Assignment:
Exact copies of the lines from the one with "Hernán Díaz, el pibe" through the last line of the entries, and no pictures, make up the answer.

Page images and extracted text
◇ ◇ ◇
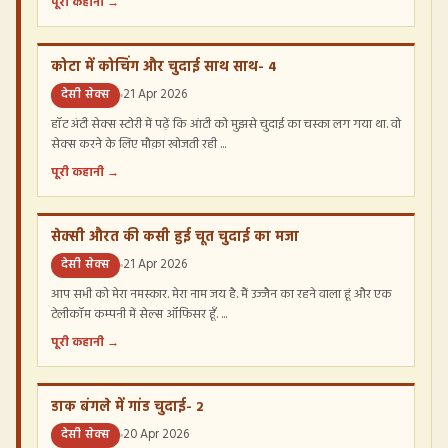
पूरी कहानी →
कोटा में कोचिंग और चुदाई साथ साथ- 4
देसी सेक्स
21 Apr 2026
हॉट अंटी सेक्स स्टोरी में पढ़ें कि आंटी को मुझसे चुदाई का चस्का लग गया था. वो
सेक्स करने के लिए मौक़ा खोजती रही ...
पूरी कहानी →
सेक्सी औरत की कसी हुई चूत चुदाई का मजा
देसी सेक्स
21 Apr 2026
आप सभी को मेरा नमस्कार. मेरा नाम जय है. मैं उज्जैन का रहने वाला हूं और एक
टेलीकॉम कम्पनी में सेल्स ऑफिसर हूँ. ...
पूरी कहानी →
डाक बंगले में गांड चुदाई- 2
देसी सेक्स
20 Apr 2026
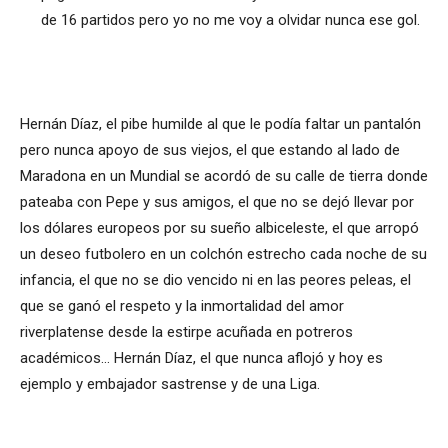
de 16 partidos pero yo no me voy a olvidar nunca ese gol.
Hernán Díaz, el pibe humilde al que le podía faltar un pantalón
pero nunca apoyo de sus viejos, el que estando al lado de
Maradona en un Mundial se acordó de su calle de tierra donde
pateaba con Pepe y sus amigos, el que no se dejó llevar por
los dólares europeos por su sueño albiceleste, el que arropó
un deseo futbolero en un colchón estrecho cada noche de su
infancia, el que no se dio vencido ni en las peores peleas, el
que se ganó el respeto y la inmortalidad del amor
riverplatense desde la estirpe acuñada en potreros
académicos… Hernán Díaz, el que nunca aflojó y hoy es
ejemplo y embajador sastrense y de una Liga.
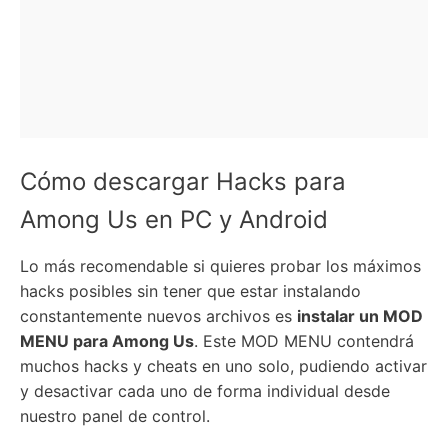
Cómo descargar Hacks para
Among Us en PC y Android
Lo más recomendable si quieres probar los máximos
hacks posibles sin tener que estar instalando
constantemente nuevos archivos es
instalar un MOD
MENU para Among Us
. Este MOD MENU contendrá
muchos hacks y cheats en uno solo, pudiendo activar
y desactivar cada uno de forma individual desde
nuestro panel de control.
◇ ◇ ◇
Solution to the exercise:
Hernán Díaz, el pibe humilde al que le podía faltar un pantalón
pero nunca apoyo de sus viejos, el que estando al lado de
Maradona en un Mundial se acordó de su calle de tierra donde
pateaba con Pepe y sus amigos, el que no se dejó llevar por
los dólares europeos por su sueño albiceleste, el que arropó
un deseo futbolero en un colchón estrecho cada noche de su
infancia, el que no se dio vencido ni en las peores peleas, el
que se ganó el respeto y la inmortalidad del amor
riverplatense desde la estirpe acuñada en potreros
académicos… Hernán Díaz, el que nunca aflojó y hoy es
ejemplo y embajador sastrense y de una Liga.
Cómo descargar Hacks para
Among Us en PC y Android
Lo más recomendable si quieres probar los máximos
hacks posibles sin tener que estar instalando
constantemente nuevos archivos es
instalar un MOD
MENU para Among Us
. Este MOD MENU contendrá
muchos hacks y cheats en uno solo, pudiendo activar
y desactivar cada uno de forma individual desde
nuestro panel de control.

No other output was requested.